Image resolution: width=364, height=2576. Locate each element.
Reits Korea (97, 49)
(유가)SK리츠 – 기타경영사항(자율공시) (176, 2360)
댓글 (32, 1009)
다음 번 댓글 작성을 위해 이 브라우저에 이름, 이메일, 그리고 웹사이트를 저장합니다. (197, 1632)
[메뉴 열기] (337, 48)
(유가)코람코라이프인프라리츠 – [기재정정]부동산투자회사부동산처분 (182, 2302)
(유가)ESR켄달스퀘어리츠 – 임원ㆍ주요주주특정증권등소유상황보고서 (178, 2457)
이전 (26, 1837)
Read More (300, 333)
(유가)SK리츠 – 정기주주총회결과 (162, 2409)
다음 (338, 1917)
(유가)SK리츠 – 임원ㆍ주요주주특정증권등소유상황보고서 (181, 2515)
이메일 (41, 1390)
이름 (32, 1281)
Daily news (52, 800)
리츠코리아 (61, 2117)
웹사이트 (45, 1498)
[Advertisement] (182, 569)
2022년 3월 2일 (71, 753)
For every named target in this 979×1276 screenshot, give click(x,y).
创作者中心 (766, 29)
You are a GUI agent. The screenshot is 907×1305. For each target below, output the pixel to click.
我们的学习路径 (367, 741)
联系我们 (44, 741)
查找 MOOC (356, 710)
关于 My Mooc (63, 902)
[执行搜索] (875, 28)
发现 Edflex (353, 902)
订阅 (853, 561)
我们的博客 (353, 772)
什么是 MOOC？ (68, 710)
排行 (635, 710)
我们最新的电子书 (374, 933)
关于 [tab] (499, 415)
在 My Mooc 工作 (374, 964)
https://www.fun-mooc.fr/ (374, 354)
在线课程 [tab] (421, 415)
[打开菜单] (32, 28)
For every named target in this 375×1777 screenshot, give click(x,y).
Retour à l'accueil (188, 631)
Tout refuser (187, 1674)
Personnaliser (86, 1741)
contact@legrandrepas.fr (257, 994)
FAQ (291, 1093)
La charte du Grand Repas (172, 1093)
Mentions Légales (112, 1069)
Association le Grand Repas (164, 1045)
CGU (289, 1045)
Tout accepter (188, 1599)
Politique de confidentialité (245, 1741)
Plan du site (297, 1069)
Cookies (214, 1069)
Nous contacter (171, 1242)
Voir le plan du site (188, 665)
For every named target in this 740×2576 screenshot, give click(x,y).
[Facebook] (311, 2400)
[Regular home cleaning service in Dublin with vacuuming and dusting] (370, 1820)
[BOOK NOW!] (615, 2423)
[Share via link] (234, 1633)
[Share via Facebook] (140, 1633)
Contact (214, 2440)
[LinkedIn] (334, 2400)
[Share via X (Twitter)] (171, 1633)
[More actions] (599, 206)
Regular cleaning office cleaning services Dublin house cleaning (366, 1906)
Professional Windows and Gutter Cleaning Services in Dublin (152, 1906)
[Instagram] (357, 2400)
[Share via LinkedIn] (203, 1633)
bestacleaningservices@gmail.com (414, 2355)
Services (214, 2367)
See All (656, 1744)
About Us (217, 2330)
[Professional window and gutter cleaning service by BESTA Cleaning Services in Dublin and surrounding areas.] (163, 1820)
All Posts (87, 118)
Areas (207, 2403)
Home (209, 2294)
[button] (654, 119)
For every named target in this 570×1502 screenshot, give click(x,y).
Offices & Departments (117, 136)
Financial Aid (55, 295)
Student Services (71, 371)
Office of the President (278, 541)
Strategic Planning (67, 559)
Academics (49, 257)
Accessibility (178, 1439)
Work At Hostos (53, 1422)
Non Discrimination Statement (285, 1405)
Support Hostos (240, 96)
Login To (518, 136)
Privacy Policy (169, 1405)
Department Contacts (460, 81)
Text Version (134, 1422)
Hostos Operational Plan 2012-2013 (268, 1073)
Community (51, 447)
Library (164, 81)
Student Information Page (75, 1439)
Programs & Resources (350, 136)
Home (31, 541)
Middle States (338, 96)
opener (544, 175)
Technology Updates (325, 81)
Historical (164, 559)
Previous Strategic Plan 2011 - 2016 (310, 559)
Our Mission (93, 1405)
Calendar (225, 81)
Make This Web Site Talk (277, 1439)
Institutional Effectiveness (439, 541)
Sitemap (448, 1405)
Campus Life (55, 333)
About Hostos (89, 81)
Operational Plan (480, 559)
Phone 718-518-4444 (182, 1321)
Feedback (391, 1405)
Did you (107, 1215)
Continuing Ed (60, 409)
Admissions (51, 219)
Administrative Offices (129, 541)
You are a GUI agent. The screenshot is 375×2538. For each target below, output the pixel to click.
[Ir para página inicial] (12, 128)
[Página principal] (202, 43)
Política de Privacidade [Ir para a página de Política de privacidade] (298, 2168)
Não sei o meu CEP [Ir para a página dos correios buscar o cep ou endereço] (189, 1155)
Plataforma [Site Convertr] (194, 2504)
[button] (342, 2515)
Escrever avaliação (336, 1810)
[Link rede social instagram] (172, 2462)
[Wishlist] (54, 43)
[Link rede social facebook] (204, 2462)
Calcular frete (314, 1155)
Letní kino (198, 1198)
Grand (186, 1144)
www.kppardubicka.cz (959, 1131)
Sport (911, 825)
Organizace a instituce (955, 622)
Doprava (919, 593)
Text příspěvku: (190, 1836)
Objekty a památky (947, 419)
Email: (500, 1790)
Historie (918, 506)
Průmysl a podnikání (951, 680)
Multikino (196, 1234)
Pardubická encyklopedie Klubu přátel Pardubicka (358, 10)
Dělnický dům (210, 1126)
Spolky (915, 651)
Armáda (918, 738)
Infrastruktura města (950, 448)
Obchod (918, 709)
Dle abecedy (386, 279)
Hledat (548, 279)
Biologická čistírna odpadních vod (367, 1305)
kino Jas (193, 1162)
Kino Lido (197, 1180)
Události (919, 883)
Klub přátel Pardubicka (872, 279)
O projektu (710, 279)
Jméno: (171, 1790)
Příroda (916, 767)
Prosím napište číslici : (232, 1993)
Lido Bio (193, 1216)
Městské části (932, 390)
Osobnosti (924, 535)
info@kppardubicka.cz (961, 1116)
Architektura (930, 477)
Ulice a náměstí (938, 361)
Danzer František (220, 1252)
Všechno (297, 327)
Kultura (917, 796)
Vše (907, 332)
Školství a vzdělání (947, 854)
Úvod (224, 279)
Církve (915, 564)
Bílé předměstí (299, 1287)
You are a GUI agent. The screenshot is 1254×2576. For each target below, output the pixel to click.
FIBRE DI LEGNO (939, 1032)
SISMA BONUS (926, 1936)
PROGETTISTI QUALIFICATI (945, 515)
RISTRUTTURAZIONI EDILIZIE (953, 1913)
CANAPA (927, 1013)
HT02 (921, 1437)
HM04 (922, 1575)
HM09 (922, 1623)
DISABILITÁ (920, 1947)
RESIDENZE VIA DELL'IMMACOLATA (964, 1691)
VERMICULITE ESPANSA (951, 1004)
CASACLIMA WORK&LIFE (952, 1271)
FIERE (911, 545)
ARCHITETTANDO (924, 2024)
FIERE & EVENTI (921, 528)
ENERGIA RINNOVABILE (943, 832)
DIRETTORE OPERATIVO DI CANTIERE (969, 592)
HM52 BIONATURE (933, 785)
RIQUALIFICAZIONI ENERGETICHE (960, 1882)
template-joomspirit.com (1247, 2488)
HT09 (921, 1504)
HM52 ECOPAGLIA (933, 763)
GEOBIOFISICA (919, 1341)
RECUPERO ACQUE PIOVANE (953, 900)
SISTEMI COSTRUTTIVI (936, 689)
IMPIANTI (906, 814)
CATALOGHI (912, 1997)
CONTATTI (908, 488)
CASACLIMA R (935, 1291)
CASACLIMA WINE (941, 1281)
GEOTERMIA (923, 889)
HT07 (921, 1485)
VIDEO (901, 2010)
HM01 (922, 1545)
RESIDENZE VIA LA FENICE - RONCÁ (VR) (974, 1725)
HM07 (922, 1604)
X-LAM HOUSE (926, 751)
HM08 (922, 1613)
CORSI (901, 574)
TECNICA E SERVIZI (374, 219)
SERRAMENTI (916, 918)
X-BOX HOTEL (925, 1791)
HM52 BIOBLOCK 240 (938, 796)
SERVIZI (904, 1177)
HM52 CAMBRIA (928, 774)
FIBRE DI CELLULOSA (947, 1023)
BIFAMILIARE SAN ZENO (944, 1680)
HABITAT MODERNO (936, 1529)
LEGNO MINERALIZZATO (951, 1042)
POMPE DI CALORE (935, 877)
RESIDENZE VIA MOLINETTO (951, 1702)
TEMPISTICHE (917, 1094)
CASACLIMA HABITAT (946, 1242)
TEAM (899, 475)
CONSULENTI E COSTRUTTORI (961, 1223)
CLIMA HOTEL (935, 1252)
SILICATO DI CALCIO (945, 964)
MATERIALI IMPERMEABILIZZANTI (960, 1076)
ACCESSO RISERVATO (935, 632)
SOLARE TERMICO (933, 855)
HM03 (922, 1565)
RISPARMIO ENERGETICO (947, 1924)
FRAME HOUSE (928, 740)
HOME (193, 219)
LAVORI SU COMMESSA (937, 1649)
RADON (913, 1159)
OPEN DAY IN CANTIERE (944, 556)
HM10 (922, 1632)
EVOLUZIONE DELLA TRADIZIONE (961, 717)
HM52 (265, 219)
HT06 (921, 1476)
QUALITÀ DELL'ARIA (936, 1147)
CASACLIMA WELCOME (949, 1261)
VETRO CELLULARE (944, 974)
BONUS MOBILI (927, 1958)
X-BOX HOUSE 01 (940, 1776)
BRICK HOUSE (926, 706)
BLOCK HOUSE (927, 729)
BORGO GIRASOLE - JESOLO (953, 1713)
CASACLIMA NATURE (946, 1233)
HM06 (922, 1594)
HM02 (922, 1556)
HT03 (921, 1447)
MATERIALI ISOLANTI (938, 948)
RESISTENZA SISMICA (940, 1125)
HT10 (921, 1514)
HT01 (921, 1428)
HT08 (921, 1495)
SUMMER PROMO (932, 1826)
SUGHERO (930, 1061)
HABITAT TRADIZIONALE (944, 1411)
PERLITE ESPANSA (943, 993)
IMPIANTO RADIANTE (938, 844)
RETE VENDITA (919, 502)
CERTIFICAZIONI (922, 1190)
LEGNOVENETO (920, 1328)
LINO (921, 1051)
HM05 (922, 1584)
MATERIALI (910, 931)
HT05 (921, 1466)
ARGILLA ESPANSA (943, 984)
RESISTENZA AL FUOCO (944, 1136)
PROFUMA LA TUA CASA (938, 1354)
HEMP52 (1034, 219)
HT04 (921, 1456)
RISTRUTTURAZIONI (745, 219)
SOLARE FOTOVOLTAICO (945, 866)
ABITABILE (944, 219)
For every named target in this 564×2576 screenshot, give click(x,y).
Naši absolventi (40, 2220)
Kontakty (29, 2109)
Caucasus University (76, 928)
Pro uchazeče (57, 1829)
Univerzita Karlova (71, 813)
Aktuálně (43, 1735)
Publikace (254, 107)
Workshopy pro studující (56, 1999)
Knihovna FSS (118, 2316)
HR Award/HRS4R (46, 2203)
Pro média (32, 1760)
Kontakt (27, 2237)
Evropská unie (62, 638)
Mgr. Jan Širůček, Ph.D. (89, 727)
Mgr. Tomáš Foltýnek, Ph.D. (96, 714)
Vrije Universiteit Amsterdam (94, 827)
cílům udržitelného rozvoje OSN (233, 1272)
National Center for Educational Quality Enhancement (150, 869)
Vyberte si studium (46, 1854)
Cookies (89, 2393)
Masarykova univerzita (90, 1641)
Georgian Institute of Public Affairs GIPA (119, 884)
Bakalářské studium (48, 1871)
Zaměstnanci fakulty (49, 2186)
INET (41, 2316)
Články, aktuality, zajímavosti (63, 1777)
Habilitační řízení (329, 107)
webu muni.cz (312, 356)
================
Exercise directions: Whenever a line of the entries contains the string "every", copy that line.

Answer section:
For every named target in this 979×1276 screenshot, give click(x,y).
For every named target in this 375×1777 screenshot, give click(x,y).
For every named target in this 740×2576 screenshot, give click(x,y).
For every named target in this 570×1502 screenshot, give click(x,y).
For every named target in this 564×2576 screenshot, give click(x,y).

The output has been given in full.